Published:January 08, 2016DOI:


      • Melanoma incidence rates in South-Eastern Europe were uniformly increasing over the 2000–2010 period.
      • Incidence rates were higher in men than in women at middle and older ages in most countries.
      • Trends in mortality rates diverged but were less favourable than in North-Western Europe.
      • Empowering cancer registration in the region will be essential for monitoring progress.



      Most countries in South-Eastern Europe (SEE) have lower incidence, but higher mortality rates of malignant melanoma (MM) of the skin compared to North-Western Europe (NWE). We explored trends in MM incidence and mortality in SEE countries by sex and age and compared them with the trends in NWE.


      We obtained data on incident cases and deaths from MM (ICD-10 code C43) from 11 population-based cancer registries in Bosnia and Herzegovina, Bulgaria, Croatia, Cyprus, Czech Republic, Malta, Romania, Serbia, Slovakia, Slovenia and Turkey.

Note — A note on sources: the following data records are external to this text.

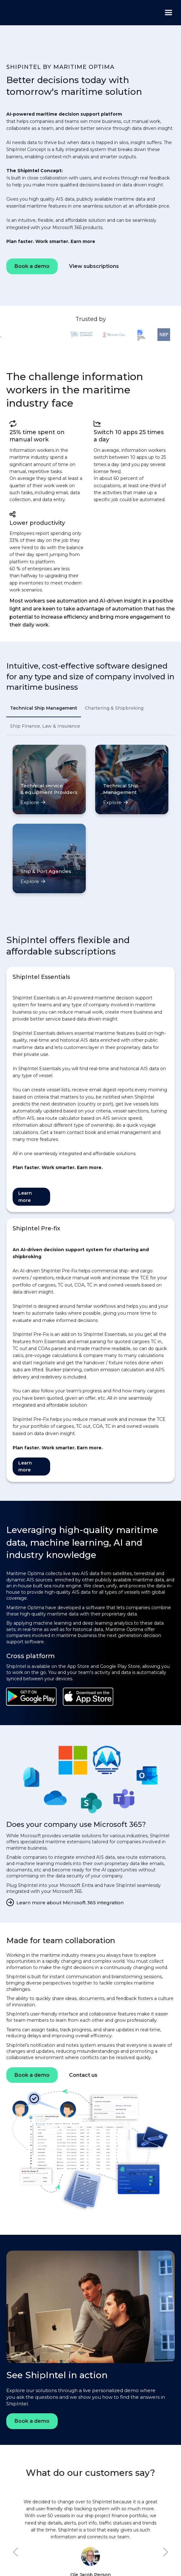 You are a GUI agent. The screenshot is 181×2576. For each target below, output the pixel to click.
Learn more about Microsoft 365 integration (70, 1903)
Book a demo (32, 266)
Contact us (83, 2075)
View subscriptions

We calculated age-specific rates for 25–49 (‘young’), 50–69 (‘middle aged’) and 70+ years (‘older’) and estimated the average annual percent of change in incidence and mortality trends 2000–2010 according to age group and sex, using joinpoint regression analysis.


      The incidence rates of MM across the region were uniformly increasing. Significant increases in mortality rates were observed in middle aged men in Serbia and Bulgaria, middle aged women in Slovenia, older men in the Czech Republic, Serbia and Turkey, and older women in Slovenia and Serbia.


      While MM incidence rates were still increasing across SEE, mortality trends diverged and were less favourable than in NWE. Empowering cancer registration and improving the quality of incidence and mortality data will be essential for monitoring progress in MM control. In the context of prevention of melanoma, disparities in early detection appear to be widening the gap between SEE and NWE, while the provision of care to patients with advanced disease is likely to prove a challenge for regional healthcare budgets.